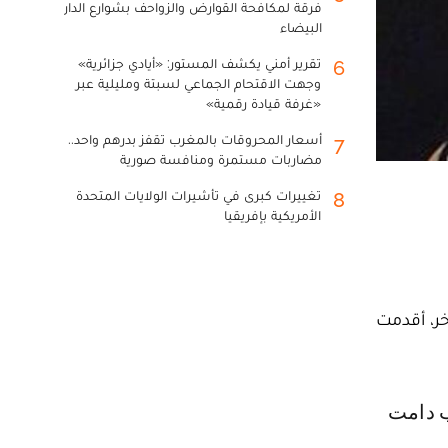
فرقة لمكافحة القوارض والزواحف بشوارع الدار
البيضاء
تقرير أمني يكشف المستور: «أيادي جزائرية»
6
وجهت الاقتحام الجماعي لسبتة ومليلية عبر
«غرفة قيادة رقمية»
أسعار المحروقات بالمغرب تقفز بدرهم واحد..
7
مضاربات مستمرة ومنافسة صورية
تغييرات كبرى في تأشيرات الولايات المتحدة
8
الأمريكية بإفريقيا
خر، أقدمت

YOUR INSTRUCTIONS >> Skipping any pictures, copy the entries exactly as they appear.

RESULT >>
فرقة لمكافحة القوارض والزواحف بشوارع الدار
البيضاء
تقرير أمني يكشف المستور: «أيادي جزائرية»
6
وجهت الاقتحام الجماعي لسبتة ومليلية عبر
«غرفة قيادة رقمية»
أسعار المحروقات بالمغرب تقفز بدرهم واحد..
7
مضاربات مستمرة ومنافسة صورية
تغييرات كبرى في تأشيرات الولايات المتحدة
8
الأمريكية بإفريقيا
خر، أقدمت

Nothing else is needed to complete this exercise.